(RECORDS TO PROCESS)

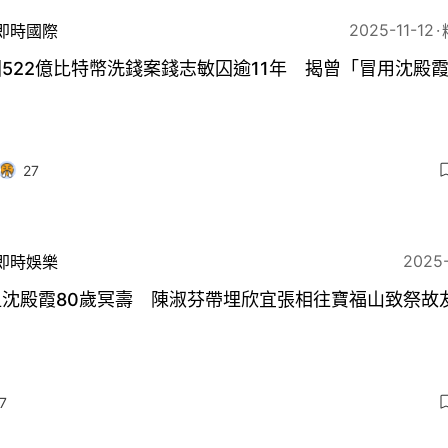
2025-11-12
即時國際
522億比特幣洗錢案錢志敏囚逾11年 揭曾「冒用沈殿
」
27
2025
即時娛樂
姐沈殿霞80歲冥壽 陳淑芬帶埋欣宜張相往寶福山致祭故
7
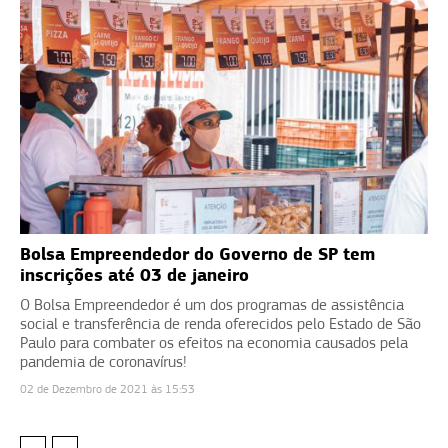
Bolsa Empreendedor do Governo de SP tem
inscrições até 03 de janeiro
O Bolsa Empreendedor é um dos programas de assistência
social e transferência de renda oferecidos pelo Estado de São
Paulo para combater os efeitos na economia causados pela
pandemia de coronavírus!
02 de Dezembro de 2021 às 15:53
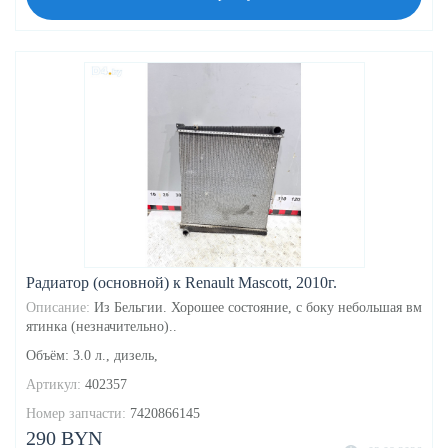
Радиатор (основной) к Renault Mascott, 2010г.
Описание:
Из Бельгии. Хорошее состояние, с боку небольшая вм
ятинка (незначительно)..
Объём: 3.0 л., дизель,
Артикул:
402357
Номер запчасти:
7420866145
290 BYN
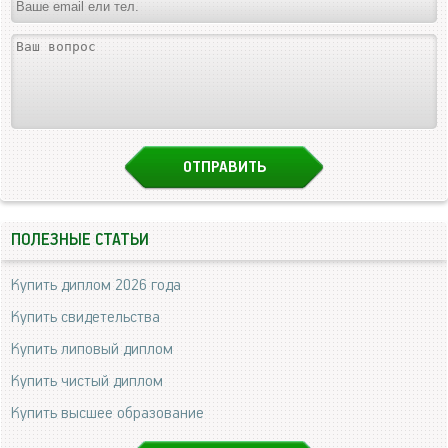
ПОЛЕЗНЫЕ СТАТЬИ
Купить диплом 2026 года
Купить свидетельства
Купить липовый диплом
Купить чистый диплом
Купить высшее образование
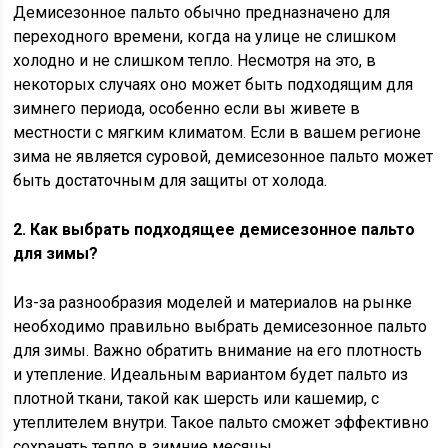
Демисезонное пальто обычно предназначено для
переходного времени, когда на улице не слишком
холодно и не слишком тепло. Несмотря на это, в
некоторых случаях оно может быть подходящим для
зимнего периода, особенно если вы живете в
местности с мягким климатом. Если в вашем регионе
зима не является суровой, демисезонное пальто может
быть достаточным для защиты от холода.
2. Как выбрать подходящее демисезонное пальто
для зимы?
Из-за разнообразия моделей и материалов на рынке
необходимо правильно выбрать демисезонное пальто
для зимы. Важно обратить внимание на его плотность
и утепление. Идеальным вариантом будет пальто из
плотной ткани, такой как шерсть или кашемир, с
утеплителем внутри. Такое пальто сможет эффективно
сохранять тепло в зимние месяцы.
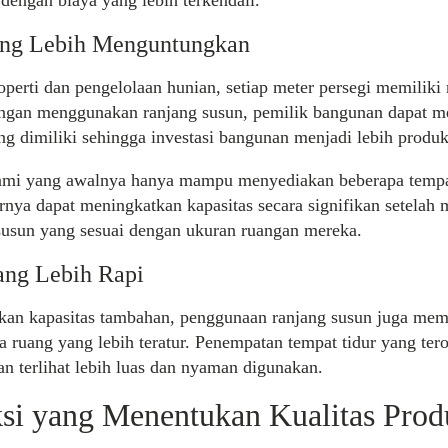
 dengan biaya yang lebih terkendali.
yang Lebih Menguntungkan
perti dan pengelolaan hunian, setiap meter persegi memiliki
engan menggunakan ranjang susun, pemilik bangunan dapat 
ng dimiliki sehingga investasi bangunan menjadi lebih produkt
ami yang awalnya hanya mampu menyediakan beberapa tempa
rnya dapat meningkatkan kapasitas secara signifikan setela
susun yang sesuai dengan ukuran ruangan mereka.
ang Lebih Rapi
kan kapasitas tambahan, penggunaan ranjang susun juga me
a ruang yang lebih teratur. Penempatan tempat tidur yang tero
 terlihat lebih luas dan nyaman digunakan.
si yang Menentukan Kualitas Prod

(End RECORDS TO PROCESS)

§ **EXERCISE GOAL**: Return the stretch of data that begins with the line showing "02 de Dezembro de 2021 às 15:53" and goes on through the line showing "ПОЛЕЗНЫЕ СТАТЬИ", exactly, with pictures removed.

§ **ANSWER BOX**:
02 de Dezembro de 2021 às 15:53
Радиатор (основной) к Renault Mascott, 2010г.
Описание:
Из Бельгии. Хорошее состояние, с боку небольшая вм
ятинка (незначительно)..
Объём: 3.0 л., дизель,
Артикул:
402357
Номер запчасти:
7420866145
290 BYN
ПОЛЕЗНЫЕ СТАТЬИ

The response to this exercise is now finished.